Sus últimas palabras, conmovedoras, fueron para pedirle que la dejara entregarse a la muerte, que había un más allá y que velaría por ellos. Y viendo el dolor desgarrador de ese hombre al que no se le conocía flaqueza, puso su mano sobre la cabeza de él y empleó su último aliento para repetir: “¡Cuánto te he querido!”

Tenía sólo 33 años. Fue enterrada en tierra extranjera, pero hoy yace en la Catedral de Córdoba, junto a los restos de aquel a quien amó más que a su vida. Años después, en agonía, él la habría llamado con la voz del poeta bengalí: “¿Dónde estás, amor mío? ¿Por qué te escondes en la sombra? Yo no sé el tiempo que hace que te espero, cansado”.

José María Paz: nació en Córdoba, en 1791. Estudió Filosofía y Teología, pero luego de la Revolución de Mayo de 1810 dejó los libros para empuñar las armas en las luchas por la Independencia. Murió en 1854.
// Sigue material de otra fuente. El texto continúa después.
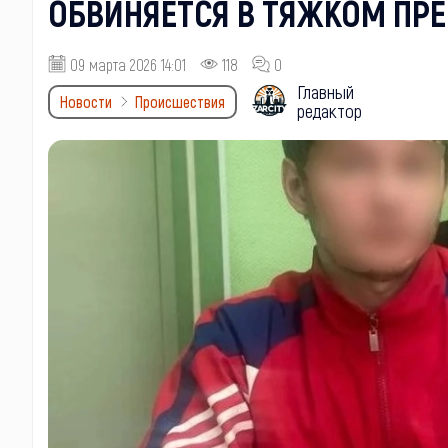
ОБВИНЯЕТСЯ В ТЯЖКОМ ПР
09 марта 2026 14:01
118
0
Главный
Новости
Происшествия
редактор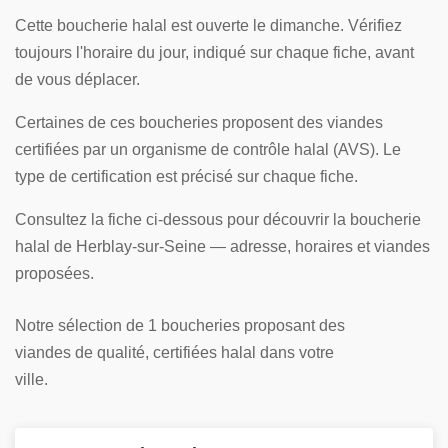
Cette boucherie halal est ouverte le dimanche. Vérifiez
toujours l'horaire du jour, indiqué sur chaque fiche, avant
de vous déplacer.
Certaines de ces boucheries proposent des viandes
certifiées par un organisme de contrôle halal (AVS). Le
type de certification est précisé sur chaque fiche.
Consultez la fiche ci-dessous pour découvrir la boucherie
halal de Herblay-sur-Seine — adresse, horaires et viandes
proposées.
Notre sélection de 1 boucheries proposant des
viandes de qualité, certifiées halal dans votre
ville.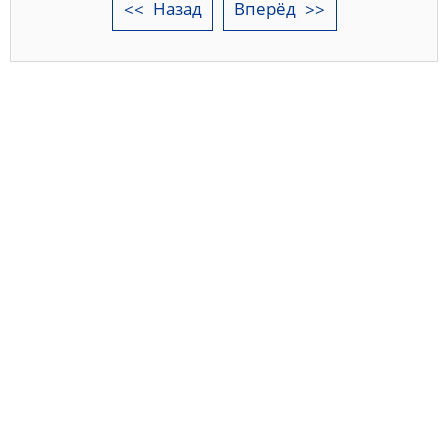
Назад
Вперёд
Margarita Weild: nació en Córdoba, en 1814, hija de María del Rosario Paz y Andrew Weild, un médico escocés. Se casó con su tío, José María Paz, en 1835. Murió en 1848, a los 33 años.

Fuente

Bajo, Cristina – Grandes pasiones argentinas – Margarita Weild y el general José María Paz: juntos para siempre.